İndis sonuçları 2022-2050 yılları arasında Türkiye’de sıcak bölgelerin 1972-2000 referans aralığına göre artacağına işaret ediyor. İç Anadolu, Ege Bölgesi’nin iç kesimleri, Orta ve Batı Karadeniz gibi bölgelerin giderek ısınacağı dikkat çekiyor. Referans dönemde bu bölgelerin bir kısmı, bağcılık için çok soğuk, bir kısmı ise“soğuk” bölge sınıflandırmasında yer alıyordu. Yani, daha önce bağcılık için çok soğuk ya da soğuk olarak nitelendirilen bazı bölgelerde iklimsel değişikliklere bağlı sıcaklık artışlarıyla bazı ürünler için uygun koşulların oluşabileceği söylenebilir.

Erkenci çeşitler, yüksek rakımlı bölgelere daha uygun

Bunun yanı sıra Akdeniz ve Ege Bölgeleri’nin kıyı kesimleri ile Güneydoğu Anadolu Bölgesi’nin güneyinde de dikkat çekici bir sıcaklık artışı gözleniyor. Rakımın oldukça yüksek olduğu Doğu Anadolu Bölgesi’nde ise bazı alanlar ‘‘çok serin’’ kategorisinden çıkıp ‘‘serin’’ kategorisine geçse de, yüksek rakım nedeniyle bu bölgelerin bağcılığa uygunluğunda bir değişiklik öngörülmüyor.

Ege’nin kıyı kesimleri ile Güney ve Güneydoğu Anadolu gibi alçak rakımlı bölgelerde, meyvede yeterli miktarda şeker veya aroma birikimini sağlayabilecek termal değerler, geç olgunlaşan türler için daha uygun görünüyor. İç Anadolu ve Karadeniz gibi yüksek rakımlı bölgelerde ise, gerekli şekeri henüz ilk donlar meydana gelmeden biriktirebilecek erkenci çeşitler, daha uygun olabilir.

Gelecekte Bolu, Ilgaz, Köroğlu ve Sündiken sıradağlarının yer aldığı yüksek alanlar dışında İç Anadolu’nun ve Batı Karadeniz’in büyük bir kısmı, ortalama 1400 ila 1600°C arasında sıcaklık toplamı isteyen üzüm çeşitleri için uygun hale gelebilir.

Ege’de ve güneyde ‘aşırı sıcak’ alanlar artabilir

Çalışmada her iki iklim modeli için elde edilen diğer indis (Huglin İndisi -HI- gündüz sıcaklık birikimi) sonuçları ise, referans döneme kıyasla 2022-2050 döneminde sıcaklıkların artacağına ve sıcak bölgelerin genişleyeceğine işaret ediyor.

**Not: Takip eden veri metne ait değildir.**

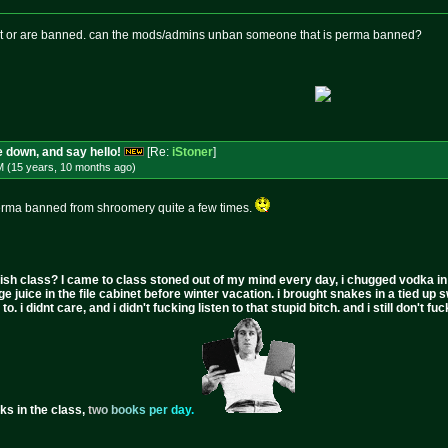
ost or are banned. can the mods/admins unban someone that is perma banned?
 down, and say hello!
[Re:
iStoner
]
M (15 years, 10 months
ago
)
rma banned from shroomery quite a few times.
ish class? I came to class stoned out of my mind every day, i chugged vodka in the 
ge juice in the file cabinet before winter vacation. i brought snakes in a tied up 
to. i didnt care, and i didn't fucking listen to that stupid bitch. and i still don't
ks in the class,
t
w
o
b
o
o
k
s
p
e
r
d
a
y
.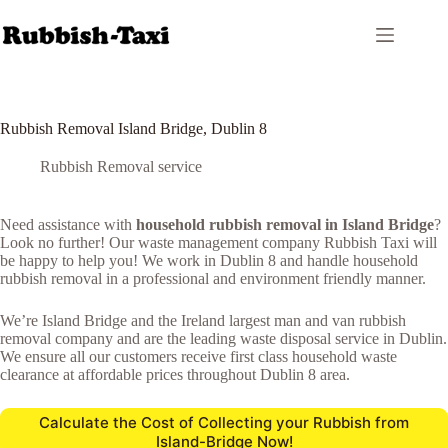
Skip
to
content
Rubbish Removal Island Bridge, Dublin 8
Rubbish Removal service
Need assistance with
household rubbish removal in Island Bridge
?
Look no further! Our waste management company Rubbish Taxi will
be happy to help you! We work in Dublin 8 and handle household
rubbish removal in a professional and environment friendly manner.
We’re Island Bridge and the Ireland largest man and van rubbish
removal company and are the leading waste disposal service in Dublin.
We ensure all our customers receive first class household waste
clearance at affordable prices throughout Dublin 8 area.
Calculate the Cost of Collecting your Rubbish from
Island-Bridge Now!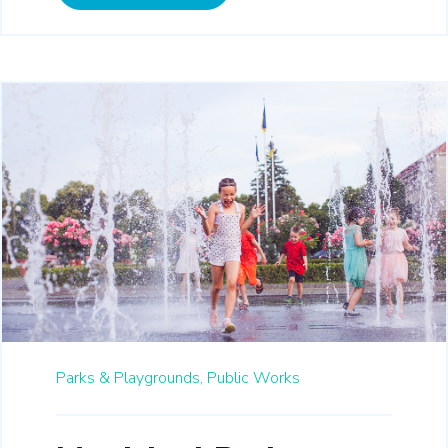
Parks & Playgrounds,
Public Works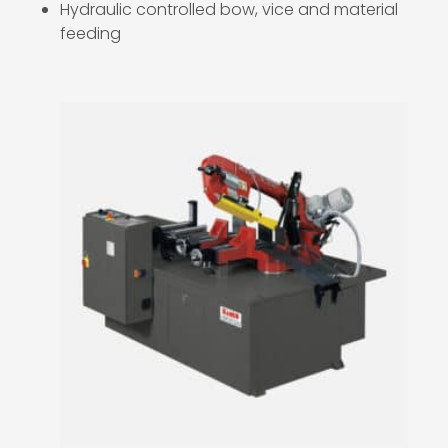
Hydraulic controlled bow, vice and material
feeding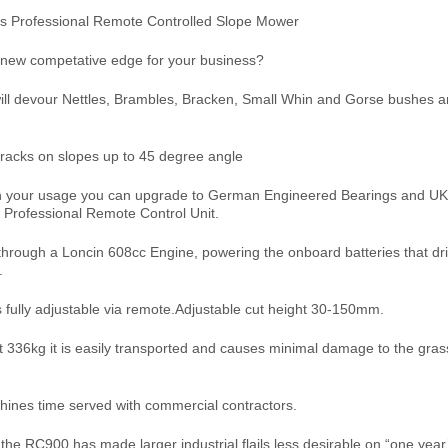
es Professional Remote Controlled Slope Mower
 new competative edge for your business?
ll devour Nettles, Brambles, Bracken, Small Whin and Gorse bushes a
racks on slopes up to 45 degree angle
 your usage you can upgrade to German Engineered Bearings and UK
a Professional Remote Control Unit.
 through a Loncin 608cc Engine, powering the onboard batteries that dr
.
s fully adjustable via remote.Adjustable cut height 30-150mm.
t 336kg it is easily transported and causes minimal damage to the gra
ines time served with commercial contractors.
 the RC900 has made larger industrial flails less desirable on “one year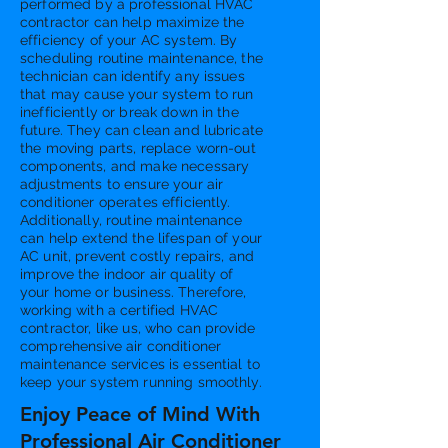
performed by a professional HVAC
contractor can help maximize the
efficiency of your AC system. By
scheduling routine maintenance, the
technician can identify any issues
that may cause your system to run
inefficiently or break down in the
future. They can clean and lubricate
the moving parts, replace worn-out
components, and make necessary
adjustments to ensure your air
conditioner operates efficiently.
Additionally, routine maintenance
can help extend the lifespan of your
AC unit, prevent costly repairs, and
improve the indoor air quality of
your home or business. Therefore,
working with a certified HVAC
contractor, like us, who can provide
comprehensive air conditioner
maintenance services is essential to
keep your system running smoothly.
Enjoy Peace of Mind With
Professional Air Conditioner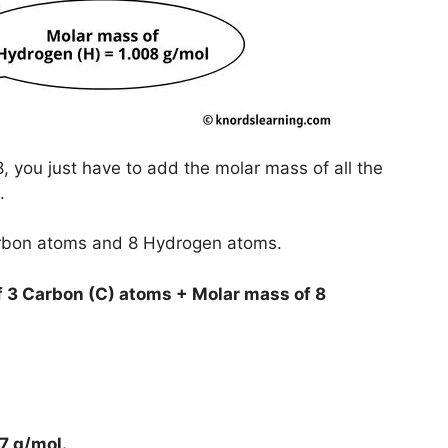
 you just have to add the molar mass of all the
.
arbon atoms and 8 Hydrogen atoms.
 3 Carbon (C) atoms + Molar mass of 8
7 g/mol
.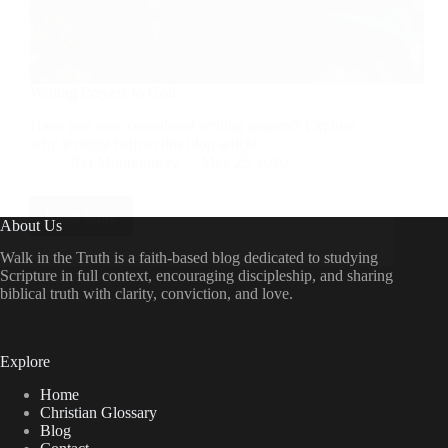
Writing Prayers to God
Have you ever considered writing prayers? Explore
why it might help in this blog article.
RD Montgomery
May 25, 0202
Read More
Writing
About Us
Prayers
to
Walk in the Truth is a faith-based blog dedicated to studying
God
Scripture in full context, encouraging discipleship, and sharing
biblical truth with clarity, conviction, and love.
Explore
Home
Christian Glossary
Blog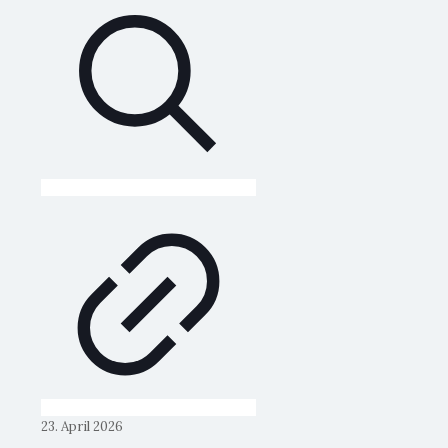
23. April 2026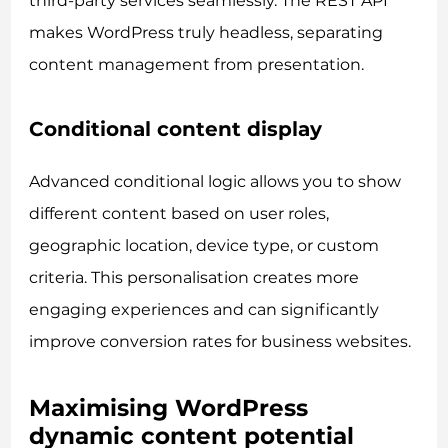
third-party services seamlessly. The REST API
makes WordPress truly headless, separating
content management from presentation.
Conditional content display
Advanced conditional logic allows you to show
different content based on user roles,
geographic location, device type, or custom
criteria. This personalisation creates more
engaging experiences and can significantly
improve conversion rates for business websites.
Maximising WordPress
dynamic content potential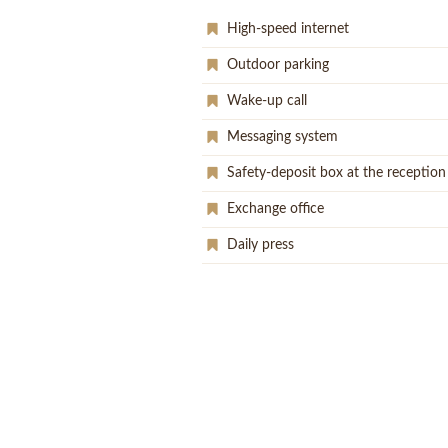
High-speed internet
Outdoor parking
Wake-up call
Messaging system
Safety-deposit box at the reception
Exchange office
Daily press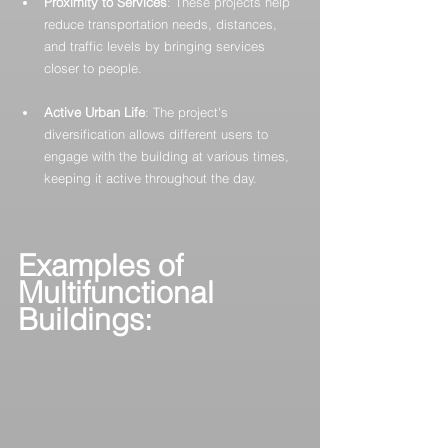
Proximity to Services
: These projects help 
reduce transportation needs, distances, 
and traffic levels by bringing services 
closer to people.
Active Urban Life
: The project's 
diversification allows different users to 
engage with the building at various times, 
keeping it active throughout the day.
Examples of 
Multifunctional 
Buildings: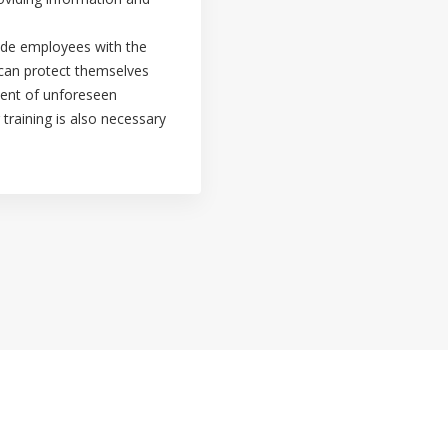
vide employees with the
 can protect themselves
vent of unforeseen
 training is also necessary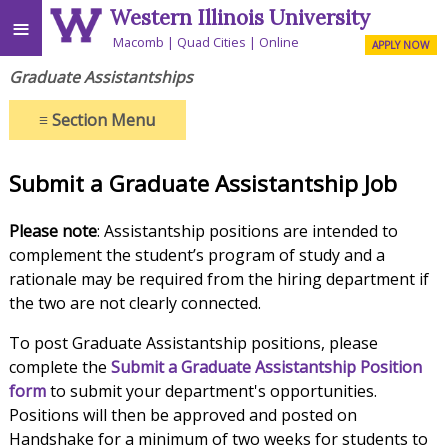
Western Illinois University
≡
Macomb
Quad Cities
Online
APPLY NOW
Graduate Assistantships
≡
Section Menu
Submit a Graduate Assistantship Job
Please note
: Assistantship positions are intended to
complement the student’s program of study and a
rationale may be required from the hiring department if
the two are not clearly connected.
To post Graduate Assistantship positions, please
complete the
Submit a Graduate Assistantship Position
form
to submit your department's opportunities.
Positions will then be approved and posted on
Handshake for a minimum of two weeks for students to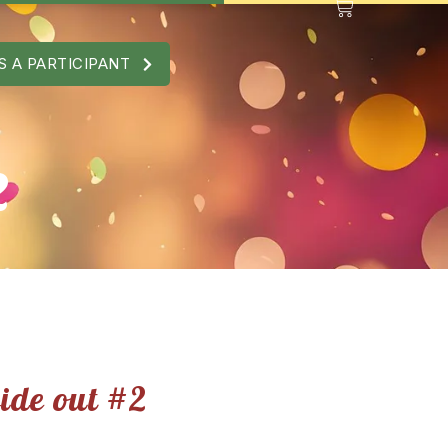
S A PARTICIPANT
2
side out #2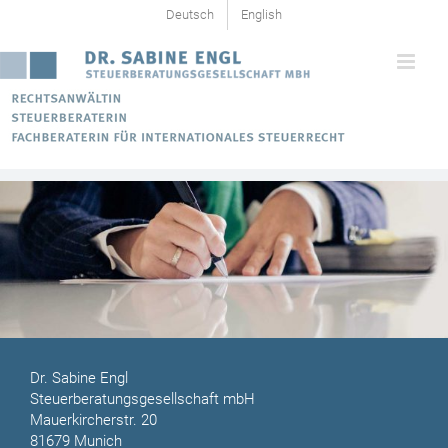
Skip
Deutsch
English
to
content
Dr. Sabine Engl
Steuerberatungsgesellschaft mbH
Mauerkircherstr. 20
81679 Munich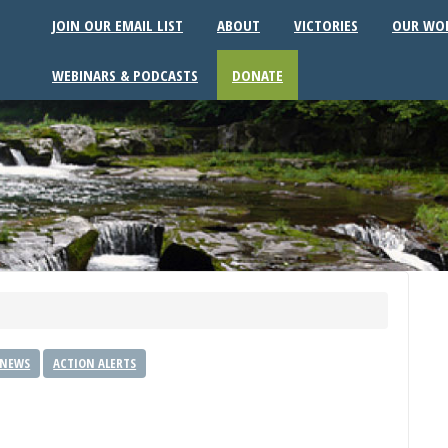
JOIN OUR EMAIL LIST
ABOUT
VICTORIES
OUR WO
WEBINARS & PODCASTS
DONATE
 NEWS
ACTION ALERTS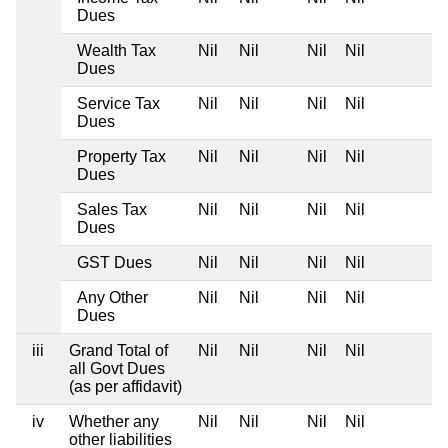
Dues
Wealth Tax
Nil
Nil
Nil
Nil
Dues
Service Tax
Nil
Nil
Nil
Nil
Dues
Property Tax
Nil
Nil
Nil
Nil
Dues
Sales Tax
Nil
Nil
Nil
Nil
Dues
GST Dues
Nil
Nil
Nil
Nil
Any Other
Nil
Nil
Nil
Nil
Dues
iii
Grand Total of
Nil
Nil
Nil
Nil
all Govt Dues
(as per affidavit)
iv
Whether any
Nil
Nil
Nil
Nil
other liabilities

Bu indis, fotosentez güneşli saatlerde gerçekleştiği için yalnızca gün ışığında biriken sıcaklığı dikkate alır. Hem büyüme mevsimi hem de meyvedeki şeker konsantrasyonu ile ilişkilidir. Özellikle yaz aylarında, yüksek enlemlerde ve uzun günlerde daha fazla maruz kalınan yüksek sıcaklıkların etkisinin dikkate alınmasını sağlayan bu indis sayesinde, hangi bölgede hangi üzüm çeşidinin yetişmesi gerektiğine dair bilgi sağlanabilir.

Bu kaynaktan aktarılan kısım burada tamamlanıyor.